Automated image analysis with PDSAPI can also lead to efficiency and quality gains. For instance, when analyzing the junction test, a single junction in the vertical and horizontal directions are extracted and used for the calculation of pixel intensity in the overlapping collimator regions. Through programmatic dose profile extraction, all four jaw positioning junctions can be immediately extracted and analyzed. Similarly, the manual determination of BB marker position leads to user inconsistency.
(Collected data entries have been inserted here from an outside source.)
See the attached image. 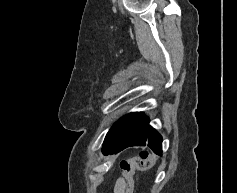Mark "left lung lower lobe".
<instances>
[{
  "instance_id": "1",
  "label": "left lung lower lobe",
  "mask_w": 237,
  "mask_h": 193,
  "mask_svg": "<svg viewBox=\"0 0 237 193\" xmlns=\"http://www.w3.org/2000/svg\"><path fill=\"white\" fill-rule=\"evenodd\" d=\"M130 146H148L157 155H162V137L149 125V118L142 112H134L118 141L102 149L104 154H113Z\"/></svg>"
}]
</instances>
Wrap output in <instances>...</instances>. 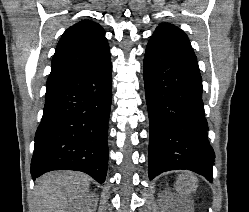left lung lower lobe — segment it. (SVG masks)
I'll use <instances>...</instances> for the list:
<instances>
[{
	"label": "left lung lower lobe",
	"mask_w": 249,
	"mask_h": 212,
	"mask_svg": "<svg viewBox=\"0 0 249 212\" xmlns=\"http://www.w3.org/2000/svg\"><path fill=\"white\" fill-rule=\"evenodd\" d=\"M144 85L150 122L149 178L187 169L212 181L215 155L207 139L197 60L151 45L145 53Z\"/></svg>",
	"instance_id": "0a47b994"
}]
</instances>
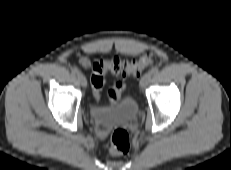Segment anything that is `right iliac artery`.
<instances>
[{
	"instance_id": "1",
	"label": "right iliac artery",
	"mask_w": 231,
	"mask_h": 170,
	"mask_svg": "<svg viewBox=\"0 0 231 170\" xmlns=\"http://www.w3.org/2000/svg\"><path fill=\"white\" fill-rule=\"evenodd\" d=\"M71 72L73 75L79 74V70L77 68H72Z\"/></svg>"
}]
</instances>
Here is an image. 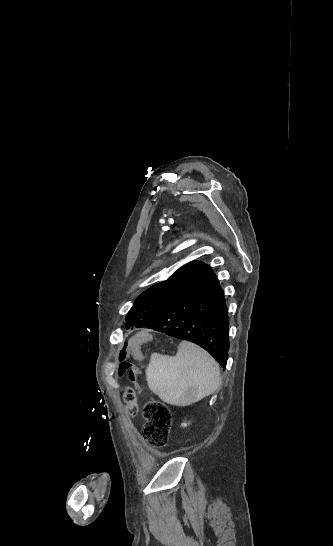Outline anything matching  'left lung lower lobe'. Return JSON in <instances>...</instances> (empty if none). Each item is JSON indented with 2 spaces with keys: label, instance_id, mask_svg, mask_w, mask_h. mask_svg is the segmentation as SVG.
<instances>
[{
  "label": "left lung lower lobe",
  "instance_id": "1",
  "mask_svg": "<svg viewBox=\"0 0 333 546\" xmlns=\"http://www.w3.org/2000/svg\"><path fill=\"white\" fill-rule=\"evenodd\" d=\"M126 321L127 328H141L133 317ZM145 327L198 344L226 368L228 309L223 290L208 265L200 270L187 290Z\"/></svg>",
  "mask_w": 333,
  "mask_h": 546
}]
</instances>
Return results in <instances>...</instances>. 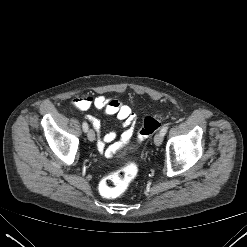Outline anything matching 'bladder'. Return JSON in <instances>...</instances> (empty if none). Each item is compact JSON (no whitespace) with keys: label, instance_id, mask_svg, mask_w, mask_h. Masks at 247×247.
Masks as SVG:
<instances>
[{"label":"bladder","instance_id":"obj_1","mask_svg":"<svg viewBox=\"0 0 247 247\" xmlns=\"http://www.w3.org/2000/svg\"><path fill=\"white\" fill-rule=\"evenodd\" d=\"M126 150V147H124L119 153L122 154Z\"/></svg>","mask_w":247,"mask_h":247}]
</instances>
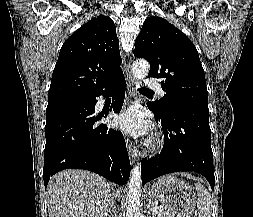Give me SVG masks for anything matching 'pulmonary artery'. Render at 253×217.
I'll return each instance as SVG.
<instances>
[{
	"instance_id": "obj_1",
	"label": "pulmonary artery",
	"mask_w": 253,
	"mask_h": 217,
	"mask_svg": "<svg viewBox=\"0 0 253 217\" xmlns=\"http://www.w3.org/2000/svg\"><path fill=\"white\" fill-rule=\"evenodd\" d=\"M145 84L150 90H154L158 92L160 95L164 94V91L162 90L160 84L157 81L152 80V79H147Z\"/></svg>"
}]
</instances>
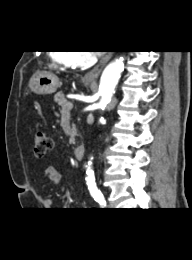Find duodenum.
<instances>
[{
	"label": "duodenum",
	"instance_id": "obj_1",
	"mask_svg": "<svg viewBox=\"0 0 192 260\" xmlns=\"http://www.w3.org/2000/svg\"><path fill=\"white\" fill-rule=\"evenodd\" d=\"M86 147L84 144L78 145L74 150V156L76 159L81 160L85 155Z\"/></svg>",
	"mask_w": 192,
	"mask_h": 260
}]
</instances>
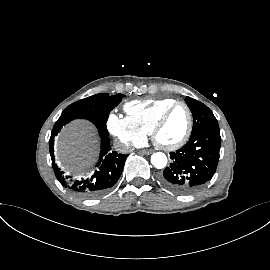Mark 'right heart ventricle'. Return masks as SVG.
Segmentation results:
<instances>
[{"label": "right heart ventricle", "mask_w": 270, "mask_h": 270, "mask_svg": "<svg viewBox=\"0 0 270 270\" xmlns=\"http://www.w3.org/2000/svg\"><path fill=\"white\" fill-rule=\"evenodd\" d=\"M175 102L173 98L133 100L125 104L124 110L130 120L149 135L160 115Z\"/></svg>", "instance_id": "1"}]
</instances>
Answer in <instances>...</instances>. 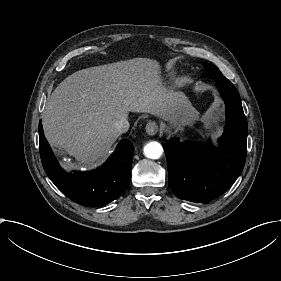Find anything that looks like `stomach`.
<instances>
[{"label":"stomach","mask_w":281,"mask_h":281,"mask_svg":"<svg viewBox=\"0 0 281 281\" xmlns=\"http://www.w3.org/2000/svg\"><path fill=\"white\" fill-rule=\"evenodd\" d=\"M194 112L195 109L188 99L186 105L179 104L176 111L166 119L169 122L166 130L169 132L170 129H175L176 132L183 131L185 126L193 122Z\"/></svg>","instance_id":"0dacf381"}]
</instances>
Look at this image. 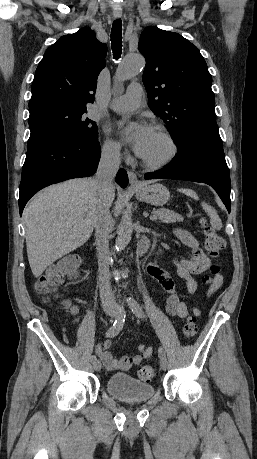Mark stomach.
<instances>
[{"label":"stomach","instance_id":"obj_1","mask_svg":"<svg viewBox=\"0 0 257 459\" xmlns=\"http://www.w3.org/2000/svg\"><path fill=\"white\" fill-rule=\"evenodd\" d=\"M136 197L139 201H144L152 205L162 206L170 198L169 190L162 184L153 183L135 189Z\"/></svg>","mask_w":257,"mask_h":459}]
</instances>
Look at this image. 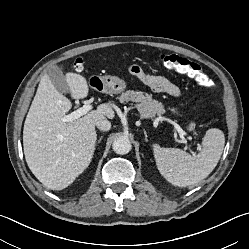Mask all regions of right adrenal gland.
Returning <instances> with one entry per match:
<instances>
[{"mask_svg":"<svg viewBox=\"0 0 249 249\" xmlns=\"http://www.w3.org/2000/svg\"><path fill=\"white\" fill-rule=\"evenodd\" d=\"M102 138H103L102 136L99 138L98 143H100V142H101Z\"/></svg>","mask_w":249,"mask_h":249,"instance_id":"2a0ac1e0","label":"right adrenal gland"}]
</instances>
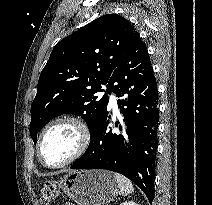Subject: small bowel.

Conversely, the manual detection of BB positioning allows for the user to still perform an analysis even when the BB is relatively close to the edge of the field as seen in the decrease in sensitivity for the light-radiation coincidence test in Fig. 10. Custom software within the clinical OIS also allows for the independence from third party software.
The histogram mean values within each band of the VMAT delivery is expected to be identical between the manual and automated analysis, but errors in user input, determining the correct histogram size, and mathematical rounding may lead to small discrepancies as seen in Table 2. It should be of note that the static gantry fields for VMAT QA do not possess vendor-provided analysis guidelines, and therefore an analysis of acceptable tolerance limits for distance-to-agreement (DTA) and dose difference (DD) within the gamma analysis should be investigated at each institution. The DTA and DD values should remain conservative to visualize of MLC leaves with errors in position, either intentional or by MLC position fault.
5 CONCLUSION
The automated creation and analysis of quality assurance plans using multiple APIs can make an immediate and substantial impact on linear accelerator quality assurance efficiency and standardization. Keeping the QA plans and images in the same OIS from beam generation, through delivery, and to analysis assists in the organization of acquired images for the physicists performing the analysis and for future auditing of quality assurance. With hundreds of QA plans generated and dozens of monthly and quarterly QA plans analyzed with the assistance of APIs at our institution, the QA delivery and analysis landscape is changing to a more streamlined and homogeneous approach.
AUTHOR CONTRIBUTION
MCS, NCK, BS, and FJR contributed to the initial ideas that lead to the creation and implementation of the methods described in this project. CAM, YW, and MCS contributed to the software development of the AutoQA Builder and AutoQA Analysis applications. RNM, MJR, YH, CAM, and MMY assisted in the validation of the tool against current clinical standards. MCS wrote the initial manuscript. ES, PZ, and MJ assisted in guiding the manuscript for completeness and all authors contributed to the review and revision of the manuscript.
Open Research
DATA AVAILABILITY STATEMENT
The data that support the findings of this study are available from the corresponding author upon reasonable request.